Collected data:
________________________

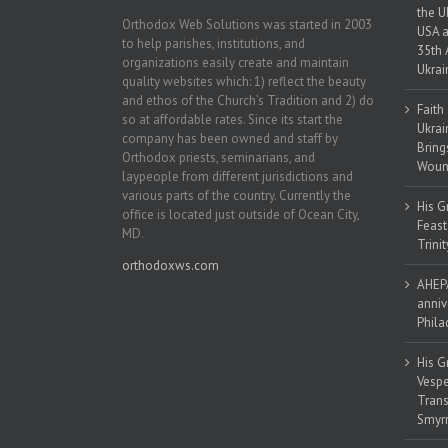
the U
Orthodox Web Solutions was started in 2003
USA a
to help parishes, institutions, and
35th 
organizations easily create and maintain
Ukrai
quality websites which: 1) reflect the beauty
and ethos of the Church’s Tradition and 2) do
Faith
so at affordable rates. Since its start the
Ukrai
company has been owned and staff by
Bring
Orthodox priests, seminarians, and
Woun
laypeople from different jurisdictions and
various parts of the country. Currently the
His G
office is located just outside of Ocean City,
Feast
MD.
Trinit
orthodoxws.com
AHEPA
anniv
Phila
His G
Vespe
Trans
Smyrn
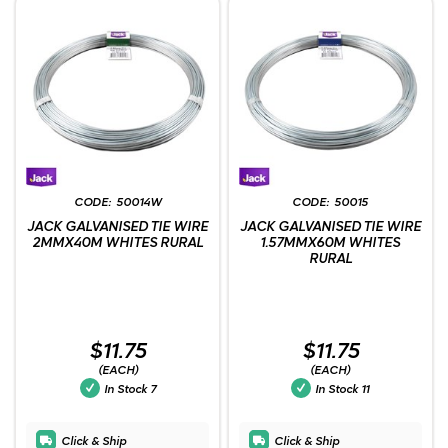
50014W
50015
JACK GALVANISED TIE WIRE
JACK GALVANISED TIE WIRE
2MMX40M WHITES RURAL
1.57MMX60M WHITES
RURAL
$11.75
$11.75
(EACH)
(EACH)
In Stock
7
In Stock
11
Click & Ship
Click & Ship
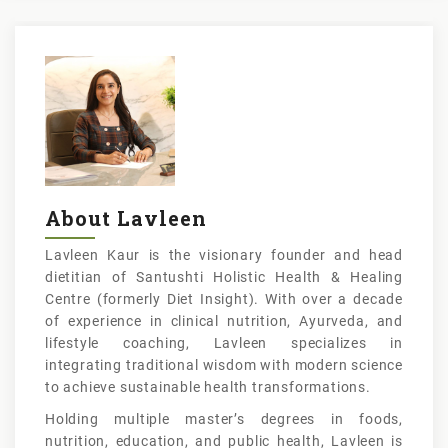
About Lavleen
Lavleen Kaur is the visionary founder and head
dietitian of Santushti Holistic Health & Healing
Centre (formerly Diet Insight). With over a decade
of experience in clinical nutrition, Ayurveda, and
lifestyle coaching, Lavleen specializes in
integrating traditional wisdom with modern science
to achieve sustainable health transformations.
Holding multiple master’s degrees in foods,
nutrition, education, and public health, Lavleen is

________________________

§ **What the task requires**
What is the number of lines above that contain "Lavleen"? Answer with that number only.

§ **Output for this task**
4